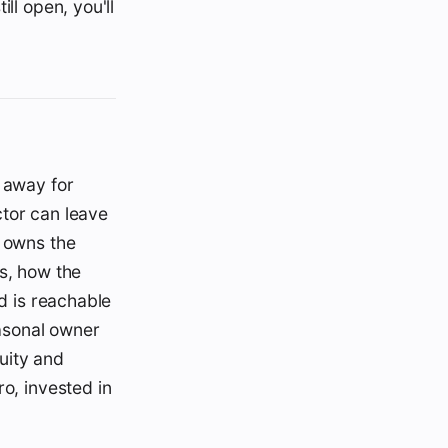
ll open, you'll
n away for
ctor can leave
o owns the
ls, how the
nd is reachable
easonal owner
uity and
ro, invested in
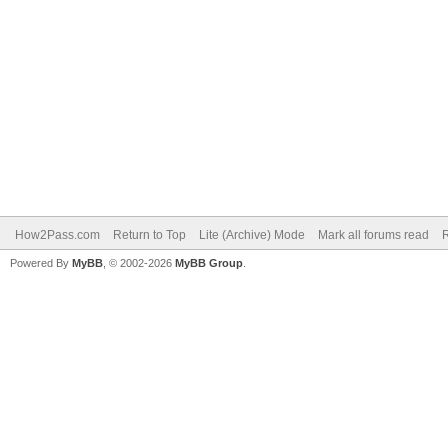
How2Pass.com
Return to Top
Lite (Archive) Mode
Mark all forums read
Powered By
MyBB
, © 2002-2026
MyBB Group
.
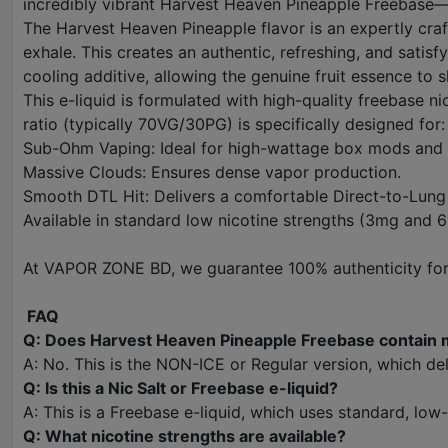
incredibly vibrant Harvest Heaven Pineapple Freebase—the
The Harvest Heaven Pineapple flavor is an expertly craft
exhale. This creates an authentic, refreshing, and satis
cooling additive, allowing the genuine fruit essence to 
This e-liquid is formulated with high-quality freebase n
ratio (typically 70VG/30PG) is specifically designed for:
Sub-Ohm Vaping: Ideal for high-wattage box mods and
Massive Clouds: Ensures dense vapor production.
Smooth DTL Hit: Delivers a comfortable Direct-to-Lung 
Available in standard low nicotine strengths (3mg and 6
At VAPOR ZONE BD, we guarantee 100% authenticity for a
FAQ
Q: Does Harvest Heaven Pineapple Freebase contain 
A: No. This is the NON-ICE or Regular version, which del
Q: Is this a Nic Salt or Freebase e-liquid?
A: This is a Freebase e-liquid, which uses standard, lo
Q: What nicotine strengths are available?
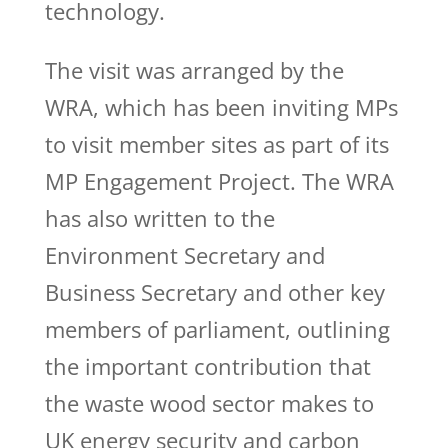
technology.
The visit was arranged by the
WRA, which has been inviting MPs
to visit member sites as part of its
MP Engagement Project. The WRA
has also written to the
Environment Secretary and
Business Secretary and other key
members of parliament, outlining
the important contribution that
the waste wood sector makes to
UK energy security and carbon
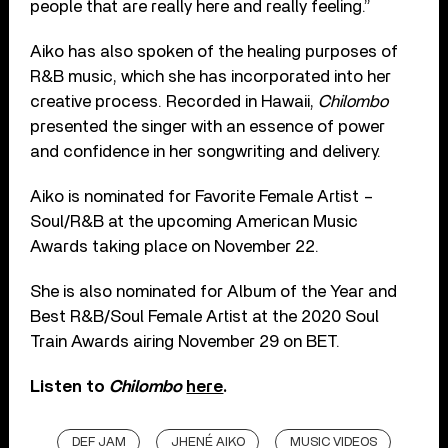
people that are really here and really feeling.”
Aiko has also spoken of the healing purposes of
R&B music, which she has incorporated into her
creative process. Recorded in Hawaii,
Chilombo
presented the singer with an essence of power
and confidence in her songwriting and delivery.
Aiko is nominated for Favorite Female Artist –
Soul/R&B at the upcoming American Music
Awards taking place on November 22.
She is also nominated for Album of the Year and
Best R&B/Soul Female Artist at the 2020 Soul
Train Awards airing November 29 on BET.
Listen to
Chilombo
here
.
DEF JAM
JHENÉ AIKO
MUSIC VIDEOS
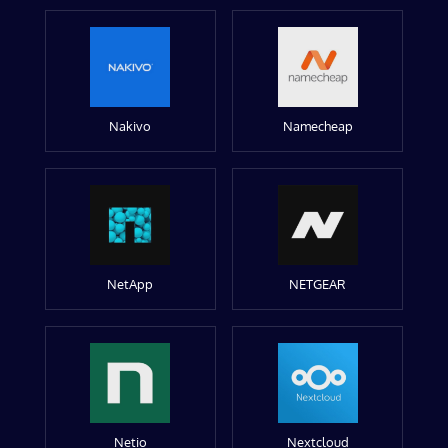
Nakivo
Namecheap
NetApp
NETGEAR
Netio
Nextcloud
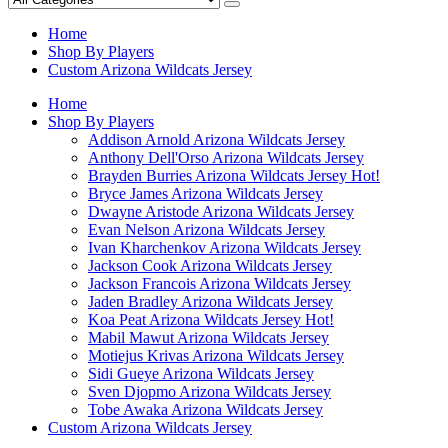
Home
Shop By Players
Custom Arizona Wildcats Jersey
Home
Shop By Players
Addison Arnold Arizona Wildcats Jersey
Anthony Dell'Orso Arizona Wildcats Jersey
Brayden Burries Arizona Wildcats Jersey
Hot!
Bryce James Arizona Wildcats Jersey
Dwayne Aristode Arizona Wildcats Jersey
Evan Nelson Arizona Wildcats Jersey
Ivan Kharchenkov Arizona Wildcats Jersey
Jackson Cook Arizona Wildcats Jersey
Jackson Francois Arizona Wildcats Jersey
Jaden Bradley Arizona Wildcats Jersey
Koa Peat Arizona Wildcats Jersey
Hot!
Mabil Mawut Arizona Wildcats Jersey
Motiejus Krivas Arizona Wildcats Jersey
Sidi Gueye Arizona Wildcats Jersey
Sven Djopmo Arizona Wildcats Jersey
Tobe Awaka Arizona Wildcats Jersey
Custom Arizona Wildcats Jersey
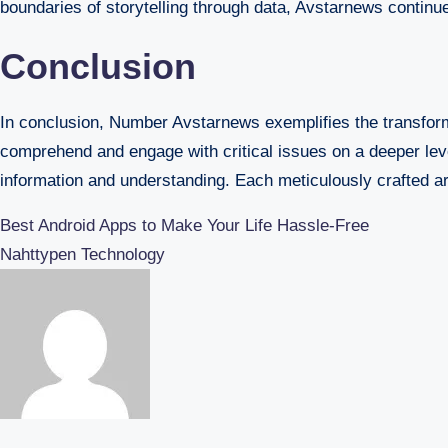
boundaries of storytelling through data, Avstarnews continu
Conclusion
In conclusion, Number Avstarnews exemplifies the transform
comprehend and engage with critical issues on a deeper leve
information and understanding. Each meticulously crafted arti
Post
Best Android Apps to Make Your Life Hassle-Free
Nahttypen Technology
navigation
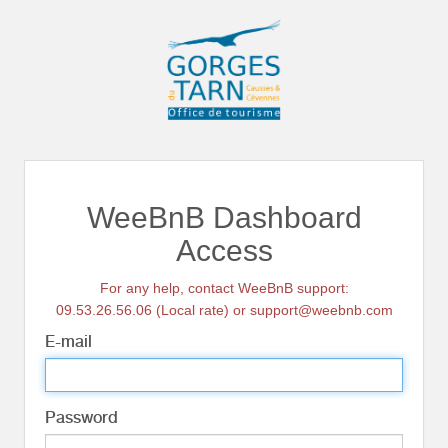
WeeBnB Dashboard
Access
For any help, contact WeeBnB support:
09.53.26.56.06 (Local rate) or support@weebnb.com
E-mail
Password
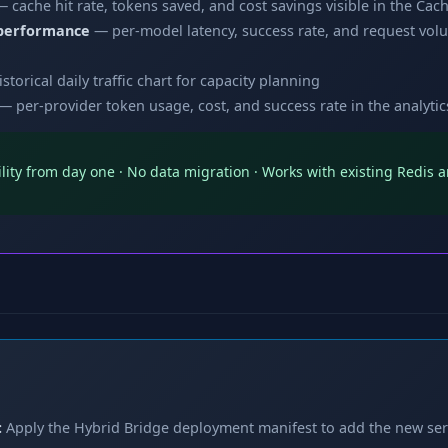
 cache hit rate, tokens saved, and cost savings visible in the Ca
 performance
— per-model latency, success rate, and request volu
storical daily traffic chart for capacity planning
— per-provider token usage, cost, and success rate in the analyti
bility from day one · No data migration · Works with existing Redi
:
Apply the Hybrid Bridge deployment manifest to add the new ser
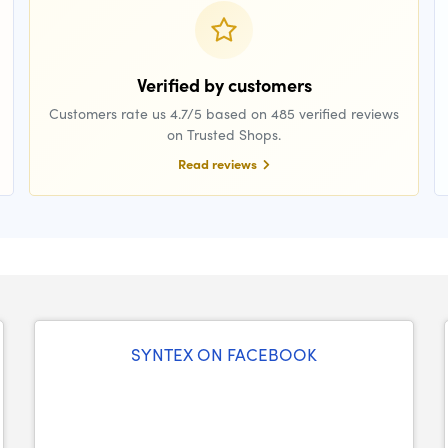
Verified by customers
Customers rate us 4.7/5 based on 485 verified reviews
on Trusted Shops.
Read reviews
SYNTEX ON FACEBOOK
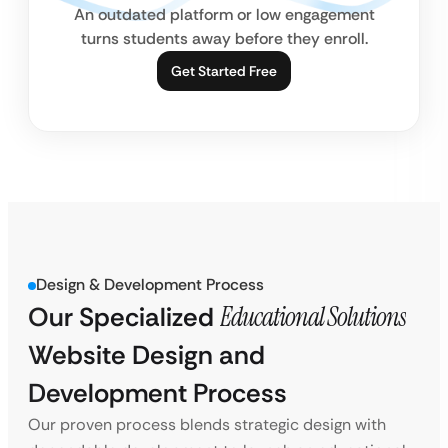
An outdated platform or low engagement
turns students away before they enroll.
Get Started Free
Design & Development Process
Our Specialized
Educational Solutions
Website Design and
Development Process
Our proven process blends strategic design with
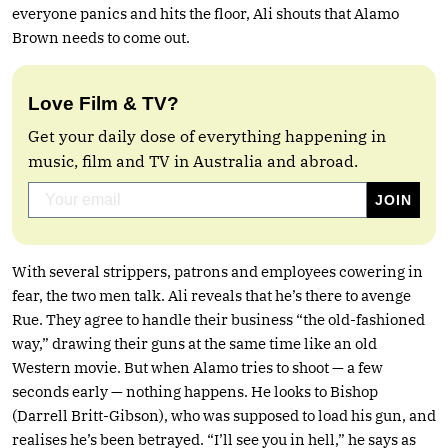
everyone panics and hits the floor, Ali shouts that Alamo
Brown needs to come out.
Love Film & TV?
Get your daily dose of everything happening in
music, film and TV in Australia and abroad.
With several strippers, patrons and employees cowering in
fear, the two men talk. Ali reveals that he’s there to avenge
Rue. They agree to handle their business “the old-fashioned
way,” drawing their guns at the same time like an old
Western movie. But when Alamo tries to shoot — a few
seconds early — nothing happens. He looks to Bishop
(Darrell Britt-Gibson), who was supposed to load his gun, and
realises he’s been betrayed. “I’ll see you in hell,” he says as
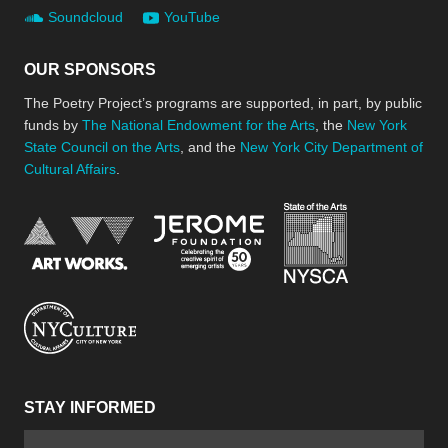
Soundcloud
YouTube
OUR SPONSORS
The Poetry Project’s programs are supported, in part, by public
funds by
The National Endowment for the Arts
, the
New York
State Council on the Arts
, and the
New York City Department of
Cultural Affairs
.
New York Stat
Jerome Foundation, celebra
National Endowment for the Arts
New York City Department of Cultural Affair
STAY INFORMED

▬▬▬

▸ **Problem requirements**:
Since the pictures are not wanted, give the material again exactly without them.

▸ **Solution for this problem**:
ll open, you'll
n away for
ctor can leave
o owns the
ls, how the
nd is reachable
easonal owner
uity and
ro, invested in
How2Pass.com
Return to Top
Lite (Archive) Mode
Mark all forums read
Powered By
MyBB
, © 2002-2026
MyBB Group
.
incredibly vibrant Harvest Heaven Pineapple Freebase—the
The Harvest Heaven Pineapple flavor is an expertly craft
exhale. This creates an authentic, refreshing, and satis
cooling additive, allowing the genuine fruit essence to 
This e-liquid is formulated with high-quality freebase n
ratio (typically 70VG/30PG) is specifically designed for:
Sub-Ohm Vaping: Ideal for high-wattage box mods and
Massive Clouds: Ensures dense vapor production.
Smooth DTL Hit: Delivers a comfortable Direct-to-Lung 
Available in standard low nicotine strengths (3mg and 6
At VAPOR ZONE BD, we guarantee 100% authenticity for a
FAQ
Q: Does Harvest Heaven Pineapple Freebase contain 
A: No. This is the NON-ICE or Regular version, which del
Q: Is this a Nic Salt or Freebase e-liquid?
A: This is a Freebase e-liquid, which uses standard, lo
Q: What nicotine strengths are available?
technology.
The visit was arranged by the
WRA, which has been inviting MPs
to visit member sites as part of its
MP Engagement Project. The WRA
has also written to the
Environment Secretary and
Business Secretary and other key
members of parliament, outlining
the important contribution that
the waste wood sector makes to
UK energy security and carbon
people that are really here and really feeling.”
Aiko has also spoken of the healing purposes of
R&B music, which she has incorporated into her
creative process. Recorded in Hawaii,
Chilombo
presented the singer with an essence of power
and confidence in her songwriting and delivery.
Aiko is nominated for Favorite Female Artist –
Soul/R&B at the upcoming American Music
Awards taking place on November 22.
She is also nominated for Album of the Year and
Best R&B/Soul Female Artist at the 2020 Soul
Train Awards airing November 29 on BET.
Listen to
Chilombo
here
.
DEF JAM
JHENÉ AIKO
MUSIC VIDEOS
Nakivo
Namecheap
NetApp
NETGEAR
Netio
Nextcloud
Home
Shop By Players
Custom Arizona Wildcats Jersey
Home
Shop By Players
Addison Arnold Arizona Wildcats Jersey
Anthony Dell'Orso Arizona Wildcats Jersey
Brayden Burries Arizona Wildcats Jersey
Hot!
Bryce James Arizona Wildcats Jersey
Dwayne Aristode Arizona Wildcats Jersey
Evan Nelson Arizona Wildcats Jersey
Ivan Kharchenkov Arizona Wildcats Jersey
Jackson Cook Arizona Wildcats Jersey
Jackson Francois Arizona Wildcats Jersey
Jaden Bradley Arizona Wildcats Jersey
Koa Peat Arizona Wildcats Jersey
Hot!
Mabil Mawut Arizona Wildcats Jersey
Motiejus Krivas Arizona Wildcats Jersey
Sidi Gueye Arizona Wildcats Jersey
Sven Djopmo Arizona Wildcats Jersey
Tobe Awaka Arizona Wildcats Jersey
Custom Arizona Wildcats Jersey
boundaries of storytelling through data, Avstarnews continu
Conclusion
In conclusion, Number Avstarnews exemplifies the transform
comprehend and engage with critical issues on a deeper leve
information and understanding. Each meticulously crafted arti
Post
Best Android Apps to Make Your Life Hassle-Free
Nahttypen Technology
navigation
WeeBnB Dashboard
Access
For any help, contact WeeBnB support:
09.53.26.56.06 (Local rate) or support@weebnb.com
E-mail
Password
 cache hit rate, tokens saved, and cost savings visible in the Ca
 performance
— per-model latency, success rate, and request volu
storical daily traffic chart for capacity planning
— per-provider token usage, cost, and success rate in the analyti
bility from day one · No data migration · Works with existing Redi
:
Apply the Hybrid Bridge deployment manifest to add the new ser
Verified by customers
Customers rate us 4.7/5 based on 485 verified reviews
on Trusted Shops.
Read reviews
SYNTEX ON FACEBOOK
An outdated platform or low engagement
turns students away before they enroll.
Get Started Free
Design & Development Process
Our Specialized
Educational Solutions
Website Design and
Development Process
Our proven process blends strategic design with
everyone panics and hits the floor, Ali shouts that Alamo
Brown needs to come out.
Love Film & TV?
Get your daily dose of everything happening in
music, film and TV in Australia and abroad.
With several strippers, patrons and employees cowering in
fear, the two men talk. Ali reveals that he’s there to avenge
Rue. They agree to handle their business “the old-fashioned
way,” drawing their guns at the same time like an old
Western movie. But when Alamo tries to shoot — a few
seconds early — nothing happens. He looks to Bishop
(Darrell Britt-Gibson), who was supposed to load his gun, and
realises he’s been betrayed. “I’ll see you in hell,” he says as
Soundcloud
YouTube
OUR SPONSORS
The Poetry Project’s programs are supported, in part, by public
funds by
The National Endowment for the Arts
, the
New York
State Council on the Arts
, and the
New York City Department of
Cultural Affairs
.
New York Stat
Jerome Foundation, celebra
National Endowment for the Arts
New York City Department of Cultural Affair
STAY INFORMED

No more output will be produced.